▸ What the task requires
Every line from the one holding "beide! Ein Telegrafen-Operator" through the last line of the records must be retyped exactly, and no other line or picture may appear in the copy.
─── Task material
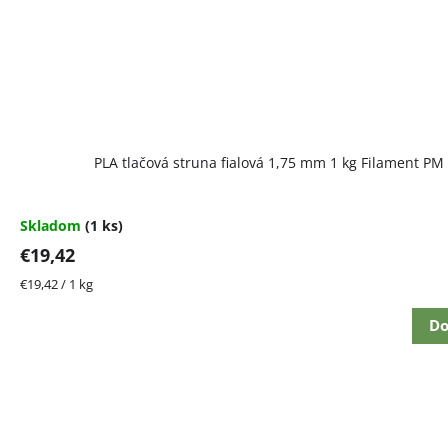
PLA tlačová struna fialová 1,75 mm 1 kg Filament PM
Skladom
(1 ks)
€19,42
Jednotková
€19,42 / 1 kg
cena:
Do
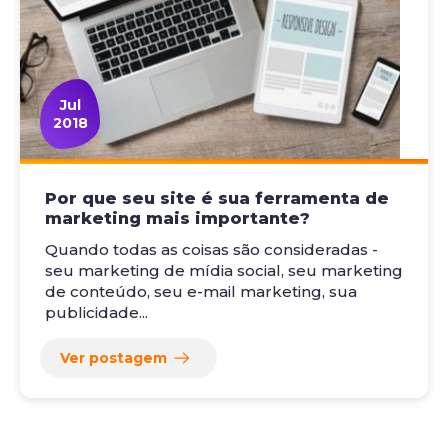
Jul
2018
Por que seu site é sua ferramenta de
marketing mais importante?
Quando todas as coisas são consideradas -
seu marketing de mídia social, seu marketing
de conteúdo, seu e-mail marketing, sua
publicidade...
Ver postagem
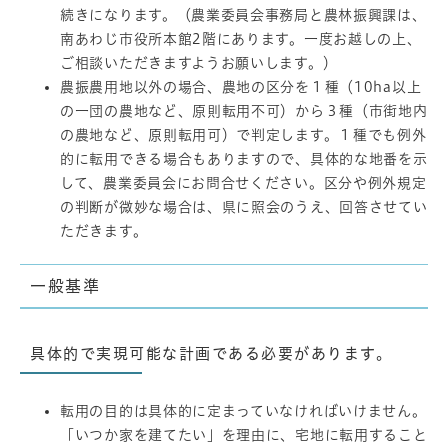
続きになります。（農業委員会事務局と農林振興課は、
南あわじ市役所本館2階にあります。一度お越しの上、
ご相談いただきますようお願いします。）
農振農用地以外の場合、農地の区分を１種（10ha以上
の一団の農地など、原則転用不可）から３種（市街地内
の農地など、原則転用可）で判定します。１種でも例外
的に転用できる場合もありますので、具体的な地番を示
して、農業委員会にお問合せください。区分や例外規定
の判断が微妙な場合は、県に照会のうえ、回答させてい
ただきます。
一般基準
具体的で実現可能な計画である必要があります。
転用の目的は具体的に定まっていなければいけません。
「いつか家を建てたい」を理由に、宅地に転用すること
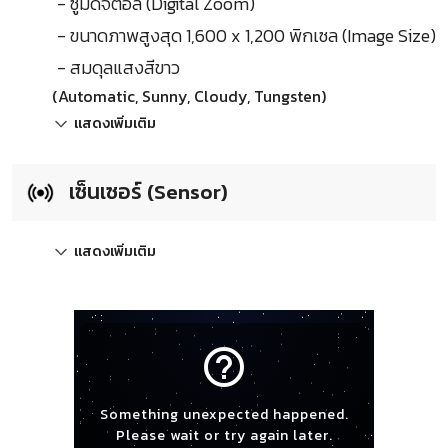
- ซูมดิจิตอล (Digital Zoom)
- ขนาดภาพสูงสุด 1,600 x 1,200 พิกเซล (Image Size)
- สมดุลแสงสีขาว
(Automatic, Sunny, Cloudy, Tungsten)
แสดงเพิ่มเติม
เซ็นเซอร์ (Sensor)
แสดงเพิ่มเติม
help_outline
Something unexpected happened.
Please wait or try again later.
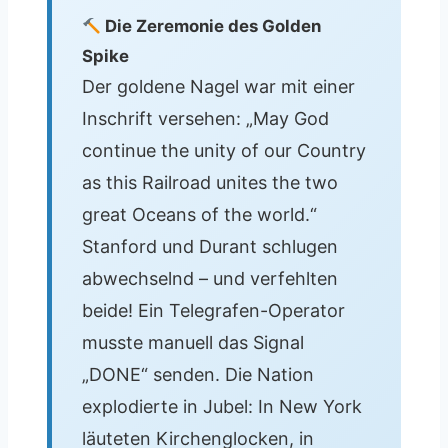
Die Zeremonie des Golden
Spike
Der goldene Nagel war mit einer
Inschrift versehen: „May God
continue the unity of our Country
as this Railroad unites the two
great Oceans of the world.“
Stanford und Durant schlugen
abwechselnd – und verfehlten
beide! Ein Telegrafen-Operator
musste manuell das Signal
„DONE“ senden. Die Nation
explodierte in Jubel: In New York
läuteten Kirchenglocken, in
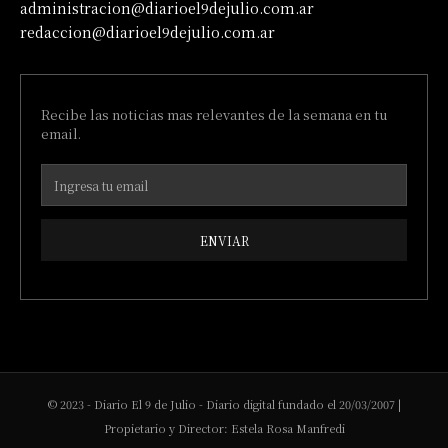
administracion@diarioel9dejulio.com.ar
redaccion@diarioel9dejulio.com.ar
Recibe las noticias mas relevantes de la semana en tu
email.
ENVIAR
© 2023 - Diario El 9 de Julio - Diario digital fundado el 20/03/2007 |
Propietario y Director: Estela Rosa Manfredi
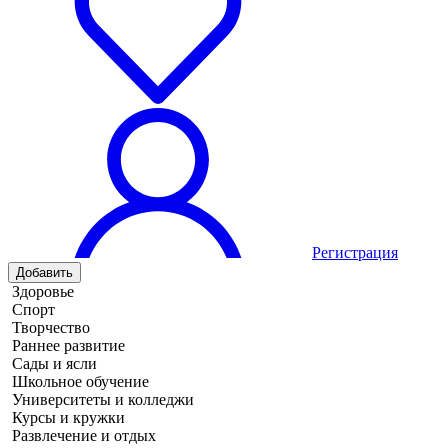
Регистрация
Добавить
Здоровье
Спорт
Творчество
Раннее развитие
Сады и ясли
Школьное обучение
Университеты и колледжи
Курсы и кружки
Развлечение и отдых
──────
▸ Exercise solution
beide! Ein Telegrafen-Operator
musste manuell das Signal
„DONE“ senden. Die Nation
explodierte in Jubel: In New York
läuteten Kirchenglocken, in
administracion@diarioel9dejulio.com.ar
redaccion@diarioel9dejulio.com.ar
Recibe las noticias mas relevantes de la semana en tu
email.
ENVIAR
© 2023 - Diario El 9 de Julio - Diario digital fundado el 20/03/2007 |
Propietario y Director: Estela Rosa Manfredi
Регистрация
Добавить
Здоровье
Спорт
Творчество
Раннее развитие
Сады и ясли
Школьное обучение
Университеты и колледжи
Курсы и кружки
Развлечение и отдых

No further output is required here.